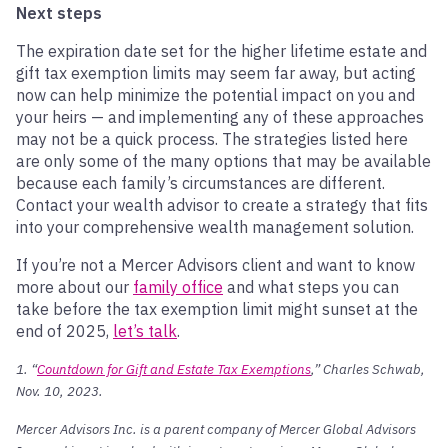
Next steps
The expiration date set for the higher lifetime estate and
gift tax exemption limits may seem far away, but acting
now can help minimize the potential impact on you and
your heirs — and implementing any of these approaches
may not be a quick process. The strategies listed here
are only some of the many options that may be available
because each family’s circumstances are different.
Contact your wealth advisor to create a strategy that fits
into your comprehensive wealth management solution.
If you’re not a Mercer Advisors client and want to know
more about our
family office
and what steps you can
take before the tax exemption limit might sunset at the
end of 2025,
let’s talk
.
1. “
Countdown for Gift and Estate Tax Exemptions
,” Charles Schwab,
Nov. 10, 2023.
Mercer Advisors Inc. is a parent company of Mercer Global Advisors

_WHAT TO DO_: Restate each line above exactly, keeping pictures out.

_OUTPUT_:
Next steps
The expiration date set for the higher lifetime estate and
gift tax exemption limits may seem far away, but acting
now can help minimize the potential impact on you and
your heirs — and implementing any of these approaches
may not be a quick process. The strategies listed here
are only some of the many options that may be available
because each family’s circumstances are different.
Contact your wealth advisor to create a strategy that fits
into your comprehensive wealth management solution.
If you’re not a Mercer Advisors client and want to know
more about our
family office
and what steps you can
take before the tax exemption limit might sunset at the
end of 2025,
let’s talk
.
1. “
Countdown for Gift and Estate Tax Exemptions
,” Charles Schwab,
Nov. 10, 2023.
Mercer Advisors Inc. is a parent company of Mercer Global Advisors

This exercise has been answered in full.